Your suggestion to reduce that 50% figure to something like 2%-5%, implies this: As losses mount in a retail forex account, and a margin call becomes imminent, suddenly maximum allowable leverage would change from 50:1 to [B]1000:1[/B] (in the case of your 5% figure), or [B]2500:1[/B] (in the case of your 2% figure). So, in this scenario, what was the point of a 50:1 leverage limit in the first place?

I have often said that if I had my choice of terms, I would demand 10000:1 maximum allowable leverage — not because I want to use astronomical leverage, but because I’d like to have near-zero margin. I had always assumed that maximum allowable leverage and margin were mathematically tied to each other. Then, I came across a broker who imposes a leverage limit (500:1) on trades, but requires no margin on those trades — and I couldn’t figure out how that’s even possible. (Obviously, this is not a U.S. broker.)

Well, it turns out that if a broker imposes a margin requirement, then a maximum allowable leverage figure is automatically implied. But, the reverse is not necessarily true: [B]a maximum allowable leverage figure does not automatically imply a margin requirement.[/B]

So, lately I’ve been questioning the whole idea of margin. Does it actually serve any purpose? The CFTC claims that it’s all about customer protection. But, the CFTC has a hidden agenda regarding retail spot forex trading which has nothing to do with protecting customers. So, I disregard everything they have to say on the subject.
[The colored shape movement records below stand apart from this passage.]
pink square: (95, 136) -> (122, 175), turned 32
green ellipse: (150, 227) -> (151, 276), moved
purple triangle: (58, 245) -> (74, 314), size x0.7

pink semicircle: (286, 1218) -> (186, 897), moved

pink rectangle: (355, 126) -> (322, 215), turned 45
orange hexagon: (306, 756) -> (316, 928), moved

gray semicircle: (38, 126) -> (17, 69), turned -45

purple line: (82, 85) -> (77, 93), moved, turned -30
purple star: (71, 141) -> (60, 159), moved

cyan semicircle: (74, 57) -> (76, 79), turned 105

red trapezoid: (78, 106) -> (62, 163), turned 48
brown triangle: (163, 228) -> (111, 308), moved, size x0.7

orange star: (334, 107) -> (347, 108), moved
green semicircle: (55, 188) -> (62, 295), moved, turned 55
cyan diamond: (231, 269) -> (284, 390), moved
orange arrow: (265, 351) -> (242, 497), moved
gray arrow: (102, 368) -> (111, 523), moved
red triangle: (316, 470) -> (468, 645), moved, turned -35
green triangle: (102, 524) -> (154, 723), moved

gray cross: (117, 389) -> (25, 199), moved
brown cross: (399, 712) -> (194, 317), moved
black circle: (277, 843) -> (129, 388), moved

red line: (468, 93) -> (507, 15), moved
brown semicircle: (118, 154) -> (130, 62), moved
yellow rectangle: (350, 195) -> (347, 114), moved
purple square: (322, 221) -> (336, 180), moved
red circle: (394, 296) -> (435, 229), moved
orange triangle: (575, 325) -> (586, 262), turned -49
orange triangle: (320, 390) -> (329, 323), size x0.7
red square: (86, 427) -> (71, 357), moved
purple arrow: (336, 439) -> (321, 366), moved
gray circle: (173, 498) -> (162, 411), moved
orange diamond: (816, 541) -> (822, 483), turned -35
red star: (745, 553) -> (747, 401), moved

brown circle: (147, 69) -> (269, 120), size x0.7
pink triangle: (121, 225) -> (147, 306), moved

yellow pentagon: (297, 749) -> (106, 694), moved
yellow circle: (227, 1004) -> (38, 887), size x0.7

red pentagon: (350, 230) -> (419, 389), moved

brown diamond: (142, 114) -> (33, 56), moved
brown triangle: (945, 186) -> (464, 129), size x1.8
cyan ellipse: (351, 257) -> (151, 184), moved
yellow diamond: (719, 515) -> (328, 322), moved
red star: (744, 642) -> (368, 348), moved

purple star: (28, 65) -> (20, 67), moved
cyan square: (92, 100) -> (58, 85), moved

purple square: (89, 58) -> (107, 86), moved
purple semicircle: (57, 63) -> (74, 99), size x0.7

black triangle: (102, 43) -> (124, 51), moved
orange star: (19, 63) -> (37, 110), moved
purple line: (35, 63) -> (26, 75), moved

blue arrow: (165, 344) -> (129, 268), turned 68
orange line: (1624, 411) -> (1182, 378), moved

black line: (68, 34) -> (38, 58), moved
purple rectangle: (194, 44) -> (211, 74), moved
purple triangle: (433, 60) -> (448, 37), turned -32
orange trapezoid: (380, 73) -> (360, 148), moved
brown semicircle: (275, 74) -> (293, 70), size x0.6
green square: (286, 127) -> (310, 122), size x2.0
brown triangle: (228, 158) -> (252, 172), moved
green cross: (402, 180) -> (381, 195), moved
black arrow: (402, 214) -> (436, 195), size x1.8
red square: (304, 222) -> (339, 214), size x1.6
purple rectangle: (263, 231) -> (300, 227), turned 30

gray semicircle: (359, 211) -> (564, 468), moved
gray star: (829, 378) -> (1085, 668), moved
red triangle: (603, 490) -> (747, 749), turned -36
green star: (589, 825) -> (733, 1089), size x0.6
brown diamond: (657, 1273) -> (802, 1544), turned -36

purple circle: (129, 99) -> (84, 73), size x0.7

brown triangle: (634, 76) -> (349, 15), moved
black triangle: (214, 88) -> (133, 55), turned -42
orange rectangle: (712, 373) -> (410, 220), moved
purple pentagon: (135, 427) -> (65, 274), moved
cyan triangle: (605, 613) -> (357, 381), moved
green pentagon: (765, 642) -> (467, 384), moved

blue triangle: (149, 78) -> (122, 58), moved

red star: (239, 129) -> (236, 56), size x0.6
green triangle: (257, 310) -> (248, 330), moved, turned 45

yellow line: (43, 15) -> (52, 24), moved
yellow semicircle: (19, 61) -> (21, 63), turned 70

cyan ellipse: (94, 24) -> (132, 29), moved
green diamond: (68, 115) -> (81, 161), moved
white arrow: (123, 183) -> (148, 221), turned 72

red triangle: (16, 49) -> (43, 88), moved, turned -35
Bottom line: I don’t see the logic in your 2%-5% suggestion. I don’t see the logic in having different Initial Margin and Maintenance Margin requirements. And I’m starting to question the necessity for margin, in the first place.

If you do propper rsik and money management you don’t need to worry abut this calculation.

More like if you put a stop and not a martingale stop you are unlikely to have to deal with margin calls lol.

Marginal stop? Too much for me lol A 50% margin for forex is expensive. Brokers usually set between 15% - 20%, 50% is a total ripoff in my opnion

That too, forgot abut it, never leave and order unprotected.